An official statement by the Chairman and Members of the Board of Governors of IIM-A said the institute had decided to be “sensitive to the feedback from some stakeholders who are not in agreement” with the decision to demolish the structures and replace them with new ones.

“We are therefore withdrawing the Expression of Interest that was put out,” the statement added. “We will deliberate on the feedback received, re-evaluate the options, consult the best global conservation structural experts, and chart out a course of action, which the institute will communicate in due course.”

Although the IIM-A recognises that it has to nurture a cultural legacy, there can be “no compromise on the safety of residents of the dorms”, it added. Therefore, the institute said it would try to come up with the “best answer to the issues of how to cater to our responsibility to a significant legacy”. “...the safety of those who utilize the buildings as well as being in tune with the needs of the future”, it added.

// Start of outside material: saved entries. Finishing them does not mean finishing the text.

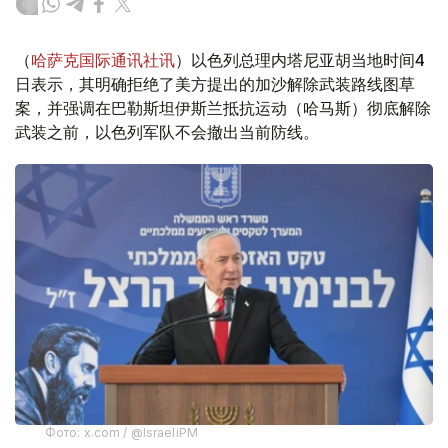
（
哈萨克国际通讯社讯
）以色列总理内塔尼亚胡当地时间4
日表示，其明确拒绝了美方提出的加沙解除武装路线图草
案，并强调在巴勒斯坦伊斯兰抵抗运动（哈马斯）彻底解除
武装之前，以色列军队不会撤出当前防线。
Фото: x.com / @IsraeliPM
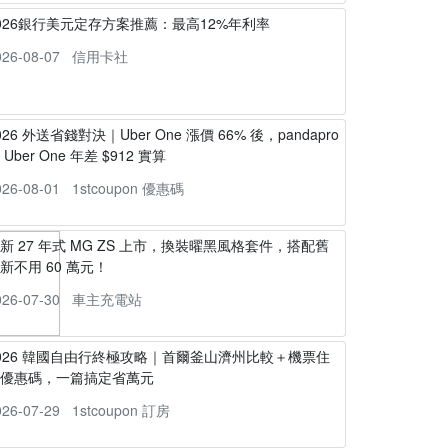
026銀行美元定存方案推薦：最高12%年利率
026-08-07
信用卡社
026 外送省錢對決｜Uber One 漲價 66% 後，pandapro
s Uber One 年差 $912 實算
026-08-01
1stcoupon 優惠碼
新 27 年式 MG ZS 上市，換裝曜黑風格套件，搭配舊
新不用 60 萬元！
026-07-30
車主充電站
026 韓國自由行終極攻略｜首爾釜山濟州比較＋機票住
宿優惠碼，一篇搞定省萬元
026-07-29
1stcoupon 訂房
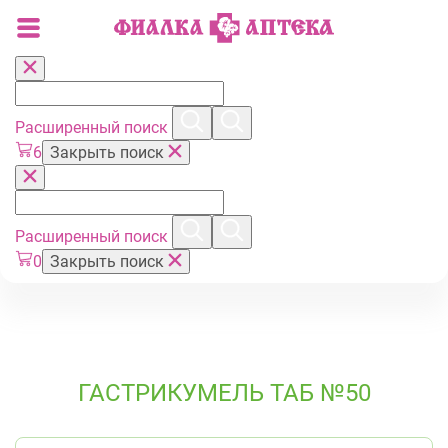
Расширенный поиск
6
Закрыть поиск
Расширенный поиск
0
Закрыть поиск
ГАСТРИКУМЕЛЬ ТАБ №50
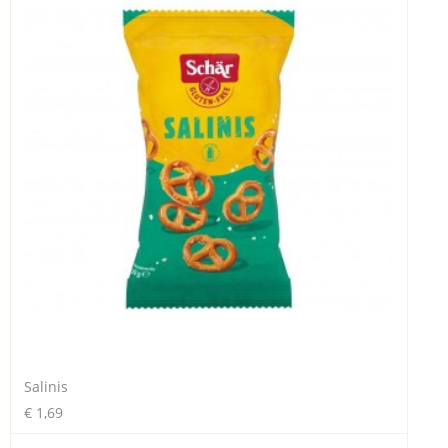
Salinis
€ 1,69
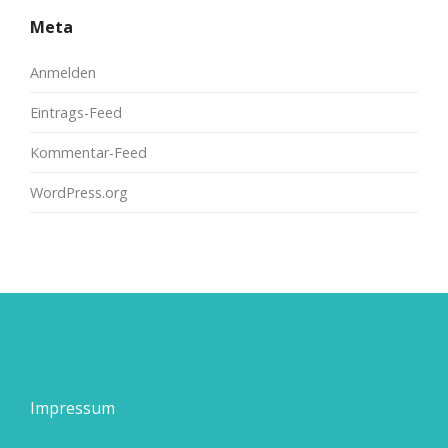
Meta
Anmelden
Eintrags-Feed
Kommentar-Feed
WordPress.org
Impressum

Gujarat’s Principal Secretary of Education Anju Sharma, however, told The Indian Express she had no information about the change in plans. “I do not have any communication or information of such a statement issued on behalf of all members of the Board of Governors [of IIM-A],” Sharma said.

The red-brick dormitories and other buildings on IIM-A’s old “heritage” campus are among Louis Kahn’s most famous works of modernist architecture. Kahn’s structures are known for their distinct play with geometry, light and shadows. His buildings in Ahmedabad are studied by architecture students across the world.

IIM-A says that the 14 dormitories have been unsafe for residents after suffering structural damage with age and water seepage, particularly after the 2001 earthquake in Gujarat. The Institute had planned to rebuild them in a style in sync with Kahn’s, but designed to accommodate at least 800 students instead of the 500 that they currently house.

In a 11-page letter on December 25, IIM-A Director Errol D’Souza said the dorm buildings “were unlivable”. D’Souza’s letter to the institute’s alumni was sent a day before the deadline for submission of Expression of Interest to select a firm that would’ve designed the new buildings to accommodate more students.

This decision was severely criticised for the past week, not only by architects and conservationists in India and abroad, but also by Kahn’s children. Last week, 669 architects, academicians and other experts from 118 universities in 30 countries sent an open letter to IIM-A’s director and governing council, beseeching them to cancel their plan to demolish and rebuild 14 out of 18 student dormitory blocks constructed in the 1960s.

“It seriously jeopardises the legacy of Louis Kahn and of modernist architecture, especially in the Indian subcontinent, where there is a dire need for the conservation of modernist heritage,” the letter said. “We hope you act out of empathy and wisdom to conserve an irreplaceable work of architecture for the present and posterity.”